1. Enumerators in Python suck, or languages with flexible namespaces have ruined me

This is a problem I’ve hit my head against pretty much constantly. And I still don’t have a comfortable method to deal with it. There’s basically two common methods for enumerators in Python. You can use magic strings which then requires extensive documentation for what the available options even are (yuck). Or you can use an object with properties representing the available constants (which is essentially the method that got incorporated into Python3).

What I don’t like about the latter method is that it feels incredibly overbearing to have to import the enumerator object (in my particular case I want to use enums for setting the mode of something. ie, additive or subtractive or alpha blending). Like I just want to casually manipulate this sprite object somewhere and now I have to import something just to tell it to be left aligned? To say nothing of the fact that it basically requires documentation to figure out that a method wants that specific type of enumerator in a language without strong typing (after finding out 3 has argument annotations I’m probably going to take the speed hit and finally switch to it. When you start working with a big enough codebase for long enough, no typing leads to a lot of incredibly long argument names for the sake of clarity).

The closest I’ve come to what I want is to make an enumerator object of sorts that just has a bunch of methods for setting it: SetAdditive(), SetSubtractive(), etc. It’s ok I guess? I feel a little weird about it. Maybe it’s okay.

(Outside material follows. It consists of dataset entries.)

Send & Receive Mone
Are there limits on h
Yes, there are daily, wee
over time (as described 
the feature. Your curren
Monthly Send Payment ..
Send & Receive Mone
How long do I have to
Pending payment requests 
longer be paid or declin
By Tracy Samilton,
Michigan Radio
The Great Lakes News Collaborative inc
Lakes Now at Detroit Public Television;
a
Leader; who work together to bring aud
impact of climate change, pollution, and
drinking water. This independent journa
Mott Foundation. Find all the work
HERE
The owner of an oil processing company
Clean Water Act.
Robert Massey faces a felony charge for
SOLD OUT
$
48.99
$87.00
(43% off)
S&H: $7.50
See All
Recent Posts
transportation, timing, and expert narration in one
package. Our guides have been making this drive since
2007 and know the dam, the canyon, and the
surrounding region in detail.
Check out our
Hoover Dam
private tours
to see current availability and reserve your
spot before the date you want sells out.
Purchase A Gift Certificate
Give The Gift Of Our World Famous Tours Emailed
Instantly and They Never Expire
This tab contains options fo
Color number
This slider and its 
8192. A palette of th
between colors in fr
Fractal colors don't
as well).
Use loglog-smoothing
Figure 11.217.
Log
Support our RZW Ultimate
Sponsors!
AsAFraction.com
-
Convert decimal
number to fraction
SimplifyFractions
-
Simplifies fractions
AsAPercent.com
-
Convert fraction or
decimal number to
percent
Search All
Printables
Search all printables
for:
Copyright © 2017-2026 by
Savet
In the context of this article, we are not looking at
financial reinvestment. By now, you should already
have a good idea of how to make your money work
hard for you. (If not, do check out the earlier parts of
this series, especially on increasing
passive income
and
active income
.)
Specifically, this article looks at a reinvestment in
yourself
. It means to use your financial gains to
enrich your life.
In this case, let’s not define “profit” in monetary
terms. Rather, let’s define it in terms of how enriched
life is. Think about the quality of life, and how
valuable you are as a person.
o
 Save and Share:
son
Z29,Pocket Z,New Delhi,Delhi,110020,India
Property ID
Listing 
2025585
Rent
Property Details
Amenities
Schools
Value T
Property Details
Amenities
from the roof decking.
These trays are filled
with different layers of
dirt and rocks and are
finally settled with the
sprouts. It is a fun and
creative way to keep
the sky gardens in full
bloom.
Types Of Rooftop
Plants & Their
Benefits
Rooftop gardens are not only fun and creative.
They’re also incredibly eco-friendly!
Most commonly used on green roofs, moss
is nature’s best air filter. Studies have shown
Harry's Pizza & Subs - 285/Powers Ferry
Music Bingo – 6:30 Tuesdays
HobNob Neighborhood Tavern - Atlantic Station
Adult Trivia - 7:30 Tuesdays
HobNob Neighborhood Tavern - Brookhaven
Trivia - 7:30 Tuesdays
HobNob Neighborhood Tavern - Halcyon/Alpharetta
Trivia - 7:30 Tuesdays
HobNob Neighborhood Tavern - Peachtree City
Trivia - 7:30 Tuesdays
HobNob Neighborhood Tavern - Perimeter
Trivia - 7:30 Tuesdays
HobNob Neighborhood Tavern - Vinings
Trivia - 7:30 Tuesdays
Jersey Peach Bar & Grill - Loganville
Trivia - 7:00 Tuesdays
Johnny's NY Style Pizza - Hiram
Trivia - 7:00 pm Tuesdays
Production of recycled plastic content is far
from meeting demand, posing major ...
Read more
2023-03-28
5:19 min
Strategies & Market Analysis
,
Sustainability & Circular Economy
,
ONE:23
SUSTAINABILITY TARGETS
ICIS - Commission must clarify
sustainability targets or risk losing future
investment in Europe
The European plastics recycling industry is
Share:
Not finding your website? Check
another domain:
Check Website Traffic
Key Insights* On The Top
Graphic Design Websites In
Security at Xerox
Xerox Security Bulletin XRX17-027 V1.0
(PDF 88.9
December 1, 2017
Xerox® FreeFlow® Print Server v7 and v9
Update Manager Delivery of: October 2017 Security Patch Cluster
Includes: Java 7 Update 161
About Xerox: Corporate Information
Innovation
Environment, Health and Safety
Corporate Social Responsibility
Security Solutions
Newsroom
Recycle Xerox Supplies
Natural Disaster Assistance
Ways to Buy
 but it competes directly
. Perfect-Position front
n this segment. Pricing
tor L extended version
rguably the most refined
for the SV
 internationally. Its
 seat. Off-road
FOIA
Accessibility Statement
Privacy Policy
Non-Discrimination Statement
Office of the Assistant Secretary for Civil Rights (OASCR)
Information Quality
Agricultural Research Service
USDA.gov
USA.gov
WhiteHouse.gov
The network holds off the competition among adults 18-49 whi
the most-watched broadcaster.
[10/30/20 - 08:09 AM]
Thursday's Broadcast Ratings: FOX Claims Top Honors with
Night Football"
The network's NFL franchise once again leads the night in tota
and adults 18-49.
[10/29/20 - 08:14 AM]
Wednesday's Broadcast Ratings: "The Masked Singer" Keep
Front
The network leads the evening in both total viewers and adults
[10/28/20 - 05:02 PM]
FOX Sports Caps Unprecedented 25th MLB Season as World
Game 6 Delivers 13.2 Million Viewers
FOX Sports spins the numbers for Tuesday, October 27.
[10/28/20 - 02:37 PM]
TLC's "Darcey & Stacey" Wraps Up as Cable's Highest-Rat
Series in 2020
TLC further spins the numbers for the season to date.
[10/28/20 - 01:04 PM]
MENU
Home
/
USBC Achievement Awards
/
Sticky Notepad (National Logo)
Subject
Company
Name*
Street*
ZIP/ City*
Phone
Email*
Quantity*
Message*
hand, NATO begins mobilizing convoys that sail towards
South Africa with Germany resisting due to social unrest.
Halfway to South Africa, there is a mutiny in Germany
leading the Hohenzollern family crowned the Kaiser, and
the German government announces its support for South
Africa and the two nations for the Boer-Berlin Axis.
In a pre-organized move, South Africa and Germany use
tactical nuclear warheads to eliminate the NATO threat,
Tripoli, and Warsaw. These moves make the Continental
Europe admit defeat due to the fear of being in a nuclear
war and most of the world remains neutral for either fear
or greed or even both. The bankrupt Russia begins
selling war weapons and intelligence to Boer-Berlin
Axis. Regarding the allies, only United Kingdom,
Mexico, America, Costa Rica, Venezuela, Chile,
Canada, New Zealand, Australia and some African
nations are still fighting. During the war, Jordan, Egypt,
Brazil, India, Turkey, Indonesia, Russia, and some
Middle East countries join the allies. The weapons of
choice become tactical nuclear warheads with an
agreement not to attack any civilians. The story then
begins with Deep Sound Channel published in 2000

2. Size and scale are different things.

Because telling an SFML sprite to hit a target size is done by giving it a scale parameter, I ended up mixing up the concept of size and scale into the same component of a scene node. Specifically the properties of “match the size given by our parent sprite” and “make this sprite’s base size match this target size regardless of its loaded size” ended up getting put into the scale component. This is an awful idea because you don’t want to have child scene nodes inherit this particular scaling. Eventually I realized my mistake: a size component handles these things, and then the scale component scales it up, and finally the low level sprite is given a scale to match the resulting size of the two.